SOURCE MATERIAL
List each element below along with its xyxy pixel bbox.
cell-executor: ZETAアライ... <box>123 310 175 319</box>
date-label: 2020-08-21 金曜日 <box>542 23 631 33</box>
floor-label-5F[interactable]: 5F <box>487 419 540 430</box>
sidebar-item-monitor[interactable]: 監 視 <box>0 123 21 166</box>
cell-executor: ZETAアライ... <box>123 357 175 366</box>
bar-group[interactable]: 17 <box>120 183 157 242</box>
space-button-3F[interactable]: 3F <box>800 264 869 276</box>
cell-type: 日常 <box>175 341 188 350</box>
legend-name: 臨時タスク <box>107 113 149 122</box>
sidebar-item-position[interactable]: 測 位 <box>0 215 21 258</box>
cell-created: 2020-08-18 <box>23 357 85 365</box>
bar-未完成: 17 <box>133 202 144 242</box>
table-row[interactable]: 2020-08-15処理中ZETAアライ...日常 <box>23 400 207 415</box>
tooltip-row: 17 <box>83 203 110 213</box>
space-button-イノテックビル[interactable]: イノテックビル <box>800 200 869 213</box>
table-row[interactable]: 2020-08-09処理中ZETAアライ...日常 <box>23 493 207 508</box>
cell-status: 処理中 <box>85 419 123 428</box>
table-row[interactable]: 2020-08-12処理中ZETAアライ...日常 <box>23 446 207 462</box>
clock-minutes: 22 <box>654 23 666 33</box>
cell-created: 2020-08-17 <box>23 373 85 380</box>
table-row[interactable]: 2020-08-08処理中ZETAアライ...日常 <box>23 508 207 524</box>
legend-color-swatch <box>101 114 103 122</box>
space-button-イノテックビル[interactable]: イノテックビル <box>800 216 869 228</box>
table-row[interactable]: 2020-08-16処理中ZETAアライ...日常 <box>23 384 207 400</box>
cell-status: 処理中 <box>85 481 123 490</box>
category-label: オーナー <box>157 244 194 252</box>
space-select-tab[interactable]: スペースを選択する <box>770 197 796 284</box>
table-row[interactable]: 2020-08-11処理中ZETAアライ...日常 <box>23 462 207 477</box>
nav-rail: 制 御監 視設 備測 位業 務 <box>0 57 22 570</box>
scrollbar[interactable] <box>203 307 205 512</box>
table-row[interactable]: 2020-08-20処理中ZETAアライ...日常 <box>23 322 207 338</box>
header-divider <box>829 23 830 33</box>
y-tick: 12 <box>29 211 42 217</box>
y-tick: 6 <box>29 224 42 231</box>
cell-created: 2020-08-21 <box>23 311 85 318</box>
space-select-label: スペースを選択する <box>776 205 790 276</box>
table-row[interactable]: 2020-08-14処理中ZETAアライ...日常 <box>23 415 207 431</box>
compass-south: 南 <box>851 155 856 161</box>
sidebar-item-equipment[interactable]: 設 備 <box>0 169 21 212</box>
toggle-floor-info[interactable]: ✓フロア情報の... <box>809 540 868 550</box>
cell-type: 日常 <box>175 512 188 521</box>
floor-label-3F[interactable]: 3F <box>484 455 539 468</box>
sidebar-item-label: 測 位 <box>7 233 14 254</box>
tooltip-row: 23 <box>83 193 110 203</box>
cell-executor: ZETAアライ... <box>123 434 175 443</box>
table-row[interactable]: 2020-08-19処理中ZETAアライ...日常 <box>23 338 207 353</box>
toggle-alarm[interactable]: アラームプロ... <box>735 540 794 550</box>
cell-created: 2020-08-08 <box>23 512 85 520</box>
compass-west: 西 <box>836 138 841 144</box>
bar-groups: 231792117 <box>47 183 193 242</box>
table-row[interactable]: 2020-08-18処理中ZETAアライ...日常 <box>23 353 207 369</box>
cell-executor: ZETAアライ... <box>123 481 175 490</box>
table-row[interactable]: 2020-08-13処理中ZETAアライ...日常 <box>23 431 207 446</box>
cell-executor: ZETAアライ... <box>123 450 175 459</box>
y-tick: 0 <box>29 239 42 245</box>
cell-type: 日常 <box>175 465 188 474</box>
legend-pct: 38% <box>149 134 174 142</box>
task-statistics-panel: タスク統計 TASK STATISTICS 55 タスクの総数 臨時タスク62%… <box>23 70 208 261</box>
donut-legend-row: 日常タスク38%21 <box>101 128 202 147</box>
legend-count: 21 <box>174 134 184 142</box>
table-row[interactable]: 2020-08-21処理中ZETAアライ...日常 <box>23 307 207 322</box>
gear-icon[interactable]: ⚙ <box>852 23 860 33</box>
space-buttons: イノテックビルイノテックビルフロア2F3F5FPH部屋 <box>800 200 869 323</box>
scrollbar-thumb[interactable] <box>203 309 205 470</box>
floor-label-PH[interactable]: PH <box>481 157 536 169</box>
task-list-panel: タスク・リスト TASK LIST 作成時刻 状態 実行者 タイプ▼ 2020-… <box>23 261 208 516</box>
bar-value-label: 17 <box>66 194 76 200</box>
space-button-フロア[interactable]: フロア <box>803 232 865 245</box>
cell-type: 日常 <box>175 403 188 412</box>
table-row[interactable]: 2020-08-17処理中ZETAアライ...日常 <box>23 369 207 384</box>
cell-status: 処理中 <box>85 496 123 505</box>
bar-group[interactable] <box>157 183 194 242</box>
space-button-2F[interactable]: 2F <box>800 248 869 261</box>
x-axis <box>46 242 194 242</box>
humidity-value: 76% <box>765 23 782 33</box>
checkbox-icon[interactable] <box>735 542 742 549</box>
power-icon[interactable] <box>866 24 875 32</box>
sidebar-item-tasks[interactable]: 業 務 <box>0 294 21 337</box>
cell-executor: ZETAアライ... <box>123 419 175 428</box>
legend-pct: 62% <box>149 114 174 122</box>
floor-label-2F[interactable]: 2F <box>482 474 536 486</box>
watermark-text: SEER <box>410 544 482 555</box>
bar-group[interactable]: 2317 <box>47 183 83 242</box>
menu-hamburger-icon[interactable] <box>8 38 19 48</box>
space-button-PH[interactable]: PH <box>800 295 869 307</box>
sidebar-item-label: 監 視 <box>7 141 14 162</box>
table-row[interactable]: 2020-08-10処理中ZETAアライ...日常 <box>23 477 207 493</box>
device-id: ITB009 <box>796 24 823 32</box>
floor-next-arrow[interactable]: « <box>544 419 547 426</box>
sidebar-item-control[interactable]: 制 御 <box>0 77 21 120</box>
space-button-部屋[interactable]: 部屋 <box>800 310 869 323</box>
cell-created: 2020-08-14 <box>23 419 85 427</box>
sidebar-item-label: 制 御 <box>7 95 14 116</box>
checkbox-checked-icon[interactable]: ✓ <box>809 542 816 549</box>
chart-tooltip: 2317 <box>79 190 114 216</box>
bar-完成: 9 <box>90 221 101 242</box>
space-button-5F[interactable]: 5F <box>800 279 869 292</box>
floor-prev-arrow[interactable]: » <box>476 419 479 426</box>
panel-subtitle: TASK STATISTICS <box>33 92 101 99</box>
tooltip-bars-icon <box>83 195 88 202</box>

WHAT THE TASK ASKS
Reproduce the lines above. Leave each one as it is.

YOUR RESPONSE
List each element below along with its xyxy pixel bbox.
cell-executor: ZETAアライ... <box>123 310 175 319</box>
date-label: 2020-08-21 金曜日 <box>542 23 631 33</box>
floor-label-5F[interactable]: 5F <box>487 419 540 430</box>
sidebar-item-monitor[interactable]: 監 視 <box>0 123 21 166</box>
cell-executor: ZETAアライ... <box>123 357 175 366</box>
bar-group[interactable]: 17 <box>120 183 157 242</box>
space-button-3F[interactable]: 3F <box>800 264 869 276</box>
cell-type: 日常 <box>175 341 188 350</box>
legend-name: 臨時タスク <box>107 113 149 122</box>
sidebar-item-position[interactable]: 測 位 <box>0 215 21 258</box>
cell-created: 2020-08-18 <box>23 357 85 365</box>
bar-未完成: 17 <box>133 202 144 242</box>
table-row[interactable]: 2020-08-15処理中ZETAアライ...日常 <box>23 400 207 415</box>
tooltip-row: 17 <box>83 203 110 213</box>
space-button-イノテックビル[interactable]: イノテックビル <box>800 200 869 213</box>
table-row[interactable]: 2020-08-09処理中ZETAアライ...日常 <box>23 493 207 508</box>
cell-status: 処理中 <box>85 419 123 428</box>
table-row[interactable]: 2020-08-12処理中ZETAアライ...日常 <box>23 446 207 462</box>
clock-minutes: 22 <box>654 23 666 33</box>
cell-created: 2020-08-17 <box>23 373 85 380</box>
table-row[interactable]: 2020-08-08処理中ZETAアライ...日常 <box>23 508 207 524</box>
legend-color-swatch <box>101 114 103 122</box>
space-button-イノテックビル[interactable]: イノテックビル <box>800 216 869 228</box>
table-row[interactable]: 2020-08-16処理中ZETAアライ...日常 <box>23 384 207 400</box>
cell-status: 処理中 <box>85 481 123 490</box>
category-label: オーナー <box>157 244 194 252</box>
space-select-tab[interactable]: スペースを選択する <box>770 197 796 284</box>
table-row[interactable]: 2020-08-11処理中ZETAアライ...日常 <box>23 462 207 477</box>
nav-rail: 制 御監 視設 備測 位業 務 <box>0 57 22 570</box>
scrollbar[interactable] <box>203 307 205 512</box>
table-row[interactable]: 2020-08-20処理中ZETAアライ...日常 <box>23 322 207 338</box>
header-divider <box>829 23 830 33</box>
y-tick: 12 <box>29 211 42 217</box>
y-tick: 6 <box>29 224 42 231</box>
cell-created: 2020-08-21 <box>23 311 85 318</box>
space-select-label: スペースを選択する <box>776 205 790 276</box>
table-row[interactable]: 2020-08-14処理中ZETAアライ...日常 <box>23 415 207 431</box>
compass-south: 南 <box>851 155 856 161</box>
sidebar-item-equipment[interactable]: 設 備 <box>0 169 21 212</box>
toggle-floor-info[interactable]: ✓フロア情報の... <box>809 540 868 550</box>
cell-type: 日常 <box>175 512 188 521</box>
floor-label-3F[interactable]: 3F <box>484 455 539 468</box>
sidebar-item-label: 測 位 <box>7 233 14 254</box>
tooltip-row: 23 <box>83 193 110 203</box>
cell-executor: ZETAアライ... <box>123 434 175 443</box>
table-row[interactable]: 2020-08-19処理中ZETAアライ...日常 <box>23 338 207 353</box>
toggle-alarm[interactable]: アラームプロ... <box>735 540 794 550</box>
cell-created: 2020-08-08 <box>23 512 85 520</box>
compass-west: 西 <box>836 138 841 144</box>
bar-groups: 231792117 <box>47 183 193 242</box>
table-row[interactable]: 2020-08-18処理中ZETAアライ...日常 <box>23 353 207 369</box>
cell-executor: ZETAアライ... <box>123 481 175 490</box>
table-row[interactable]: 2020-08-13処理中ZETAアライ...日常 <box>23 431 207 446</box>
cell-executor: ZETAアライ... <box>123 450 175 459</box>
y-tick: 0 <box>29 239 42 245</box>
cell-type: 日常 <box>175 465 188 474</box>
legend-pct: 38% <box>149 134 174 142</box>
task-statistics-panel: タスク統計 TASK STATISTICS 55 タスクの総数 臨時タスク62%… <box>23 70 208 261</box>
donut-legend-row: 日常タスク38%21 <box>101 128 202 147</box>
legend-count: 21 <box>174 134 184 142</box>
table-row[interactable]: 2020-08-21処理中ZETAアライ...日常 <box>23 307 207 322</box>
gear-icon[interactable]: ⚙ <box>852 23 860 33</box>
space-buttons: イノテックビルイノテックビルフロア2F3F5FPH部屋 <box>800 200 869 323</box>
scrollbar-thumb[interactable] <box>203 309 205 470</box>
floor-label-PH[interactable]: PH <box>481 157 536 169</box>
task-list-panel: タスク・リスト TASK LIST 作成時刻 状態 実行者 タイプ▼ 2020-… <box>23 261 208 516</box>
bar-value-label: 17 <box>66 194 76 200</box>
space-button-フロア[interactable]: フロア <box>803 232 865 245</box>
cell-type: 日常 <box>175 403 188 412</box>
table-row[interactable]: 2020-08-17処理中ZETAアライ...日常 <box>23 369 207 384</box>
cell-status: 処理中 <box>85 496 123 505</box>
bar-group[interactable] <box>157 183 194 242</box>
space-button-2F[interactable]: 2F <box>800 248 869 261</box>
x-axis <box>46 242 194 242</box>
humidity-value: 76% <box>765 23 782 33</box>
checkbox-icon[interactable] <box>735 542 742 549</box>
power-icon[interactable] <box>866 24 875 32</box>
sidebar-item-tasks[interactable]: 業 務 <box>0 294 21 337</box>
cell-executor: ZETAアライ... <box>123 419 175 428</box>
legend-pct: 62% <box>149 114 174 122</box>
floor-label-2F[interactable]: 2F <box>482 474 536 486</box>
watermark-text: SEER <box>410 544 482 555</box>
bar-group[interactable]: 2317 <box>47 183 83 242</box>
menu-hamburger-icon[interactable] <box>8 38 19 48</box>
space-button-PH[interactable]: PH <box>800 295 869 307</box>
sidebar-item-label: 監 視 <box>7 141 14 162</box>
table-row[interactable]: 2020-08-10処理中ZETAアライ...日常 <box>23 477 207 493</box>
device-id: ITB009 <box>796 24 823 32</box>
floor-next-arrow[interactable]: « <box>544 419 547 426</box>
sidebar-item-control[interactable]: 制 御 <box>0 77 21 120</box>
space-button-部屋[interactable]: 部屋 <box>800 310 869 323</box>
cell-created: 2020-08-14 <box>23 419 85 427</box>
sidebar-item-label: 制 御 <box>7 95 14 116</box>
checkbox-checked-icon[interactable]: ✓ <box>809 542 816 549</box>
chart-tooltip: 2317 <box>79 190 114 216</box>
bar-完成: 9 <box>90 221 101 242</box>
space-button-5F[interactable]: 5F <box>800 279 869 292</box>
floor-prev-arrow[interactable]: » <box>476 419 479 426</box>
panel-subtitle: TASK STATISTICS <box>33 92 101 99</box>
tooltip-bars-icon <box>83 195 88 202</box>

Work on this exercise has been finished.